» **What is expected**: Every line below from the one containing "Electron Microscopy Sciences" through the one containing "Vergleichsmethoden" must be transcribed exactly. Omit all lines outside that stretch.

Dataset entries
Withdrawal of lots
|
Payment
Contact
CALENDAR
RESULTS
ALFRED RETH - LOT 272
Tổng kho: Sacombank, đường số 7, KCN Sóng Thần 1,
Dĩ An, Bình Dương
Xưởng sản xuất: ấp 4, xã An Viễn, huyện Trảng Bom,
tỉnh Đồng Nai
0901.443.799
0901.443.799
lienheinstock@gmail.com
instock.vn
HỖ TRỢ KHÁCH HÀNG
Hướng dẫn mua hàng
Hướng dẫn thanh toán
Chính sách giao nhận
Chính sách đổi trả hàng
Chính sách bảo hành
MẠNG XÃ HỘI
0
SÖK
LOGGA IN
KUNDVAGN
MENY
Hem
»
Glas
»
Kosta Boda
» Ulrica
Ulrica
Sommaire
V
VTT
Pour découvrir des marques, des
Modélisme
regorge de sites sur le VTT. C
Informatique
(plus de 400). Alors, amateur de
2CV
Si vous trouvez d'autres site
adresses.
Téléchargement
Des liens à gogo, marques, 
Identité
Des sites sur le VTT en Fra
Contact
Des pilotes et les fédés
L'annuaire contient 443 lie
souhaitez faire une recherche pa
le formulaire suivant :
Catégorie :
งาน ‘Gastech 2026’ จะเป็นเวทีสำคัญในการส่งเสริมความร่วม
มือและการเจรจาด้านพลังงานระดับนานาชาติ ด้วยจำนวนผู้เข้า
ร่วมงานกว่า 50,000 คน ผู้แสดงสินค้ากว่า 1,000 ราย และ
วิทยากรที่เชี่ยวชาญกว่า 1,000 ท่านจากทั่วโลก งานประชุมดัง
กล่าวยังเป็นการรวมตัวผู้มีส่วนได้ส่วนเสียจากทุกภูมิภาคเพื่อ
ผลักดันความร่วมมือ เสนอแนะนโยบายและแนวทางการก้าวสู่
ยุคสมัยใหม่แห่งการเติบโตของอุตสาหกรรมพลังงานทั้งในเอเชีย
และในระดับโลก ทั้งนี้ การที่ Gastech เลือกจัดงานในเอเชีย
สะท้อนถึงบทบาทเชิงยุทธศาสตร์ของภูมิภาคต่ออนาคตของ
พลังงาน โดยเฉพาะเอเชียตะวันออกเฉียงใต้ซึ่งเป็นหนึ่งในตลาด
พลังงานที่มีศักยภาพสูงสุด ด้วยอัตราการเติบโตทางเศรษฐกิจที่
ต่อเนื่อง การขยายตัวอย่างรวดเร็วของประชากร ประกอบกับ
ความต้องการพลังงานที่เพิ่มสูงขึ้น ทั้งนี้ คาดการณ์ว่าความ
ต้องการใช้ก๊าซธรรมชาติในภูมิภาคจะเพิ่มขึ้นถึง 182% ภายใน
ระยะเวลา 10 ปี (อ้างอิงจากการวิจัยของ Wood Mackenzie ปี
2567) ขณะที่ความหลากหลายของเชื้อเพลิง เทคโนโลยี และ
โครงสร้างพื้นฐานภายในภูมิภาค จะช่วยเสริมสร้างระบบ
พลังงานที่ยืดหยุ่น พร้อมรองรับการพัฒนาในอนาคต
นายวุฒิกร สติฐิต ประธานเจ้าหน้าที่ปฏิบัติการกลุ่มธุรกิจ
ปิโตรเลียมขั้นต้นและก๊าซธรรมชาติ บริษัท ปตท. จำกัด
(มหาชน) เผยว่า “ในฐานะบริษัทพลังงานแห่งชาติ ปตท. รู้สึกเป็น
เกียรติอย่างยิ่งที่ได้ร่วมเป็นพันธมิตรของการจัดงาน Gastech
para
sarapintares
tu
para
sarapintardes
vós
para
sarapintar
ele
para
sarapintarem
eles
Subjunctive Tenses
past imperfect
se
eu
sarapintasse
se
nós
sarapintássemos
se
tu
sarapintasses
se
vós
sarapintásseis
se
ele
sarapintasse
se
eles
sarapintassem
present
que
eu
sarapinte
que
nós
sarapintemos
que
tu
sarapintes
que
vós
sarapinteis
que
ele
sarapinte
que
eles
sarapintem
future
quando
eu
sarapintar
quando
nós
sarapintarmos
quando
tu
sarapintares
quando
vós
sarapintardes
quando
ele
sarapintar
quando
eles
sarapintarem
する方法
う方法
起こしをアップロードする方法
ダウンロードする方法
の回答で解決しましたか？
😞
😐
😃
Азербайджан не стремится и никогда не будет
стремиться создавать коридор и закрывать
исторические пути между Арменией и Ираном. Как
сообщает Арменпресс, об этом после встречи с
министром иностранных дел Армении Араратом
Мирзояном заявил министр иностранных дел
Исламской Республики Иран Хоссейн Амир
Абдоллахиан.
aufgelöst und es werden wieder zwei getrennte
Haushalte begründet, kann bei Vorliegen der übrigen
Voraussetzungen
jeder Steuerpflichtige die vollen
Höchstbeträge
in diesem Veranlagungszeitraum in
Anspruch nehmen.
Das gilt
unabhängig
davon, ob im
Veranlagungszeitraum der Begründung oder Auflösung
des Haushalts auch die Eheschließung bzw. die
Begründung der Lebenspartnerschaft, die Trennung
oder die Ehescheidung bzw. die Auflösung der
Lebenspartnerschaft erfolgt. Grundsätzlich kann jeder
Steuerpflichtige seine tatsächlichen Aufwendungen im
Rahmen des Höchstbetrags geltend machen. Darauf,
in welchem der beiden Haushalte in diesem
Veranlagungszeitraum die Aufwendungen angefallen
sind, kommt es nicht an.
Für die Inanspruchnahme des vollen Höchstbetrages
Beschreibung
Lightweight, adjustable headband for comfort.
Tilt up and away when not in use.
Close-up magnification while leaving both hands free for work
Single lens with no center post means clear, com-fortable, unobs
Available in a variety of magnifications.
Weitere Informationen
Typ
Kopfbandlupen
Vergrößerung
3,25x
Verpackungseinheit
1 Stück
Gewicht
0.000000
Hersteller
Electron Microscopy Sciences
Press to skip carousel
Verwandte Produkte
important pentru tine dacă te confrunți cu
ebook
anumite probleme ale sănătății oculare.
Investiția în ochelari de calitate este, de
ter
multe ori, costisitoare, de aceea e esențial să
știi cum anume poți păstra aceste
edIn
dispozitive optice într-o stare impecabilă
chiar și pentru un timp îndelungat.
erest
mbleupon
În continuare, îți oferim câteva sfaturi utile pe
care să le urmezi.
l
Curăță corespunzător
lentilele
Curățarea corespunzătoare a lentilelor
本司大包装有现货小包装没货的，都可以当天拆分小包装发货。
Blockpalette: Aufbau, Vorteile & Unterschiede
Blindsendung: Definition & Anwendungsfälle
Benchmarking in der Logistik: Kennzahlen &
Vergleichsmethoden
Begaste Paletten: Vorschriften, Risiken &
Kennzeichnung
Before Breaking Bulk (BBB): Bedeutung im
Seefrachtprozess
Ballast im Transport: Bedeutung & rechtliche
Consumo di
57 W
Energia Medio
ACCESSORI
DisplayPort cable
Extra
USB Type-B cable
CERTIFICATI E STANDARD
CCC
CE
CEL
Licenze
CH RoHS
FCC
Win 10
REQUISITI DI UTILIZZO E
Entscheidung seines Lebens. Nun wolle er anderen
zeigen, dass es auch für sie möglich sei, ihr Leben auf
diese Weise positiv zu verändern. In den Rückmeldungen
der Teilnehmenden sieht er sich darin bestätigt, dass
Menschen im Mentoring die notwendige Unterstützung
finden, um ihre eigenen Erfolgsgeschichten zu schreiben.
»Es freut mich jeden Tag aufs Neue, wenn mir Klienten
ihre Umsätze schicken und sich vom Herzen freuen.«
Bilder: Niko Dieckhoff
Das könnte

» **Your solution**:
Electron Microscopy Sciences
Press to skip carousel
Verwandte Produkte
important pentru tine dacă te confrunți cu
ebook
anumite probleme ale sănătății oculare.
Investiția în ochelari de calitate este, de
ter
multe ori, costisitoare, de aceea e esențial să
știi cum anume poți păstra aceste
edIn
dispozitive optice într-o stare impecabilă
chiar și pentru un timp îndelungat.
erest
mbleupon
În continuare, îți oferim câteva sfaturi utile pe
care să le urmezi.
l
Curăță corespunzător
lentilele
Curățarea corespunzătoare a lentilelor
本司大包装有现货小包装没货的，都可以当天拆分小包装发货。
Blockpalette: Aufbau, Vorteile & Unterschiede
Blindsendung: Definition & Anwendungsfälle
Benchmarking in der Logistik: Kennzahlen &
Vergleichsmethoden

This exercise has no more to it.